There are literally tens of thousands of investment options available in the investing world. Knowing that, how are you going to narrow down your investment options? This is where the use of investment tools comes into play. They can help you make sense of what’s available and some also give honest insight that can help you make an informed decision.
Of course not all investment decisions will be successful ones, but those that are made with a well-informed mindset can help you tie your decisions to fact instead of emotion. The great thing about most of the investment tools I will highlight is that they’re very user-friendly and offer relevant information for beginners as well as seasoned investors.
Some of the sites do offer more in depth analysis tools that might have a fee attached, but for many that level of research is generally not necessary. If you have an email address, that’s typically the most that’s needed to get started using these investment tools.
Yahoo Finance is by far one of my favorite investment tools. Where Google reigns supreme in the search world, Yahoo Finance is the king of the investment information world. You can get things as simple as up-to-date stock market quotes, but you can also do in depth company research, find contact information for a company as well as analyst ratings. The other nice thing about Yahoo Finance is that it they have news stories, personal finance topics as well as access to anything Yahoo offers. Being in the investment industry myself, it’s a site that’s well respected and one that many use to get information. I love it so much that it’s usually one of the first sites I go to in the morning to see what’s going on in the stock market.

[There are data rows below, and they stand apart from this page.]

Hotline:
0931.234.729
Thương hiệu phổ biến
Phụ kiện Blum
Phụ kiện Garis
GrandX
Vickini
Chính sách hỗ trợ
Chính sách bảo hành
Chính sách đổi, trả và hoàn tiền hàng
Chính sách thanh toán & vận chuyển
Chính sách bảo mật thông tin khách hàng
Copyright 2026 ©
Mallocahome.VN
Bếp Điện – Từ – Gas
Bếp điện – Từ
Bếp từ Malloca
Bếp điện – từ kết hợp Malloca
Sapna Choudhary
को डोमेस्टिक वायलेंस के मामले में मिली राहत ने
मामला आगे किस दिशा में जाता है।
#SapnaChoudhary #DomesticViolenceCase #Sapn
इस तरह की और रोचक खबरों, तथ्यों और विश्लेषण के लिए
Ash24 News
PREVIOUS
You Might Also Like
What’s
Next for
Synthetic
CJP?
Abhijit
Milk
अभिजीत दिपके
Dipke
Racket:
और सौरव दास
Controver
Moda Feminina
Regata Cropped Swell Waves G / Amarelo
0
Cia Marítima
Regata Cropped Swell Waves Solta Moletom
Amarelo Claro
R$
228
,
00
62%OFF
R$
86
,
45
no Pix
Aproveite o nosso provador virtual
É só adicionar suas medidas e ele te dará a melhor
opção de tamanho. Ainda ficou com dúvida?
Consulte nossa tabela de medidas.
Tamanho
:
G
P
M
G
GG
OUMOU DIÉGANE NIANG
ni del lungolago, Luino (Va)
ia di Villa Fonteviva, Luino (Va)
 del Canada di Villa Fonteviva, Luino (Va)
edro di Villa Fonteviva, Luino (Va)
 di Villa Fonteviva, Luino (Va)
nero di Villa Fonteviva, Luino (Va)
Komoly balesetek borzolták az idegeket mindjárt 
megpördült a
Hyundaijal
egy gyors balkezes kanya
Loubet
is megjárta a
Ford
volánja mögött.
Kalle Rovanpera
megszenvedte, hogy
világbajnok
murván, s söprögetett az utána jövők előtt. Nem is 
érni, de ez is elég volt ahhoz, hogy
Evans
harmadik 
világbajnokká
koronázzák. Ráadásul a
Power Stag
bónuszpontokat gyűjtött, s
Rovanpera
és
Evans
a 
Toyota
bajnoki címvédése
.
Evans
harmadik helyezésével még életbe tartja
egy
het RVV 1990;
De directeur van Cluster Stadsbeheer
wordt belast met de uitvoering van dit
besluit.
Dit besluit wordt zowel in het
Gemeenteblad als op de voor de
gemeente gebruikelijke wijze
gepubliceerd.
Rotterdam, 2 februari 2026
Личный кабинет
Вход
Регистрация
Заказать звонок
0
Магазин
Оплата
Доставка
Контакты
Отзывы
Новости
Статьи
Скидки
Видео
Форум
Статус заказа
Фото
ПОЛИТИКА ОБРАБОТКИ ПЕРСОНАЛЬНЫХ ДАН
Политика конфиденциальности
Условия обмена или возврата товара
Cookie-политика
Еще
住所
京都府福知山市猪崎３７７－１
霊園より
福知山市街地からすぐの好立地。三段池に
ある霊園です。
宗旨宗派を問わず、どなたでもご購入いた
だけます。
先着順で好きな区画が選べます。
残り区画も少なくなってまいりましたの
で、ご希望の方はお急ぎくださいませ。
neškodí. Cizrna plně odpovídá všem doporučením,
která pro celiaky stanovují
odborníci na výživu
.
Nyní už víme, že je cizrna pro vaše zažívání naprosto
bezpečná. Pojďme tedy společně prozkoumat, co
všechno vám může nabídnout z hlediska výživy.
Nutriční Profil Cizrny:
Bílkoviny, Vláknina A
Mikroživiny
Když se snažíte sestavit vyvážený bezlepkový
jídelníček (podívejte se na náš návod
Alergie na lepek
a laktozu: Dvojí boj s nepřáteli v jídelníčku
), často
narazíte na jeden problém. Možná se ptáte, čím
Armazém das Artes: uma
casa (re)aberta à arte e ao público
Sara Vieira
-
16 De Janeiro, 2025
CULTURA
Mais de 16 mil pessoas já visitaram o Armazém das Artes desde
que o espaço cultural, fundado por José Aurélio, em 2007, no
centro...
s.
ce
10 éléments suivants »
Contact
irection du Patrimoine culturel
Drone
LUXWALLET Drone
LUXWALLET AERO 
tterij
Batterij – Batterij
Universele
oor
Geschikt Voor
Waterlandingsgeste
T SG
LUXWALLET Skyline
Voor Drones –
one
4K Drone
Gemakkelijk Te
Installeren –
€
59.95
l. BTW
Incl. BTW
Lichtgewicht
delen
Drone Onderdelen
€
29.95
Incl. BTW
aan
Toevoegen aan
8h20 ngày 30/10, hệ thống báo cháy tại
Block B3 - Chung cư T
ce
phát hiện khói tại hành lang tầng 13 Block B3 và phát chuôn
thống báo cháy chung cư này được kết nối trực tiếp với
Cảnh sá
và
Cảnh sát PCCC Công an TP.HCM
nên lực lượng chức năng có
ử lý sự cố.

The next investment tool powerhouse that I frequent is Morningstar. While Morningstar is known for analyzing mutual funds, they actually cover pretty much any type of investment vehicle you can imagine. The great thing about Morningstar is the wealth of information they offer on mutual fund offerings. They give the ins and outs of a mutual fund so you can buy into a fund with confidence. They detail what the mutual fund holds, how much it costs to own the fund and the risk associated with each fund. This can be particularly helpful information if you’re looking at the investment choices in your 401k and you need to know what funds would be best for your money.
Next up of my favorite investment tools is Investopedia. Investopedia, at times, can get a bad rap in the investing community. Some of it is warranted, some of it is not. Like the others mentioned previously they offer a wide range of services. The one I would like to point out is their way of making much information very simple. If there is an investing term or product you want to know about but don’t know anything about it then this is the place to go. Simply type in the phrase and Investopedia will give back a clear definition that generally explains what that selected item is. I refer to it often as it can really make a hard-to-explain answer very easy.
One of my newest favorite investment tools is Finviz. As someone who loves being in the stock market I need to be able to narrow down the available options and find what might be a good fit for me. My favorite thing about Finviz is the screener section. You can punch in exactly what types of things you’re looking for in a stock and it will spit out those investments that meet the selected criteria. To be fair, some online brokerages will offer similar screeners, but I like Finviz because I can go straight there and drill down further to get insight that I might not find at some brokerages.
These are just some of the investment tools available on the internet. Have you used any of these tools, or are there other investment tools you like…or do you just set it and forget it?